O homicídio ocorreu após a demissão de Canequinha por Campos, que era diretor da emissora. Após o crime, Canequinha fugiu para Dourados e depois se mudou para Goiás, onde trabalhou por anos.
Consequências e Últimos Anos
Canequinha foi condenado a 12 anos de prisão pela morte de Campos, mas não cumpriu a pena em regime fechado. Acredita-se que ele tenha logrado liberdade através de contatos em Brasília.

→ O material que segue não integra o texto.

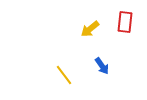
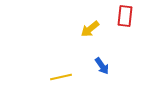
red rectangle: moved 6 px up
yellow line: moved 3 px left, 2 px down; rotated 65 degrees counterclockwise
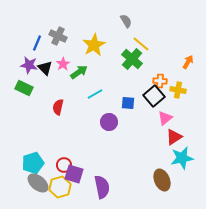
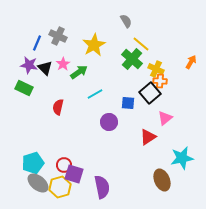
orange arrow: moved 3 px right
yellow cross: moved 22 px left, 21 px up; rotated 14 degrees clockwise
black square: moved 4 px left, 3 px up
red triangle: moved 26 px left
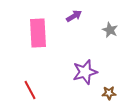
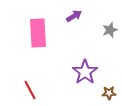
gray star: rotated 28 degrees clockwise
purple star: rotated 20 degrees counterclockwise
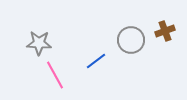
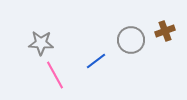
gray star: moved 2 px right
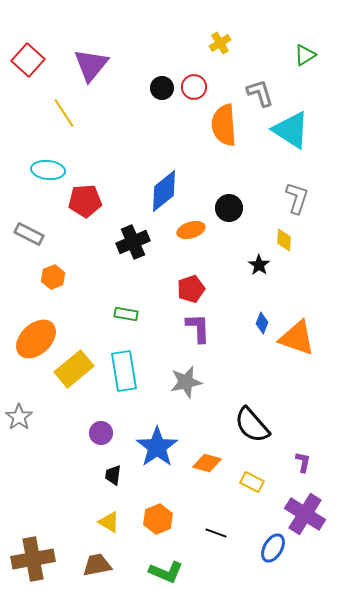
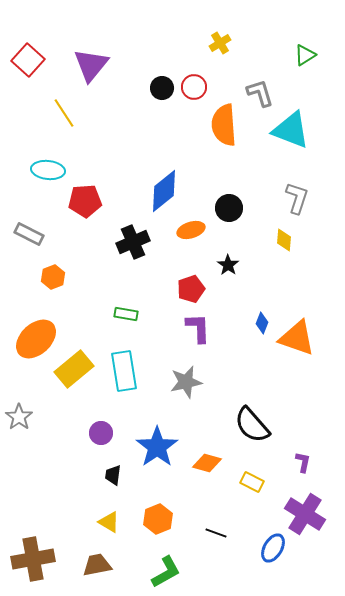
cyan triangle at (291, 130): rotated 12 degrees counterclockwise
black star at (259, 265): moved 31 px left
green L-shape at (166, 572): rotated 52 degrees counterclockwise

Formado como técnico em segurança do trabalho, ele se mudou para o Paraná com a família e trabalhou em usinas hidrelétricas. No entanto, seu histórico de consumo excessivo de álcool o levou a desenvolver hepatite, e ele faleceu em decorrência de cirrose, deixando esposa e dois filhos.
A vida de Canequinha é um reflexo das complexidades do jornalismo policial, marcada por polêmicas e tragédias, deixando sua marca na história das comunicações de Três Lagoas.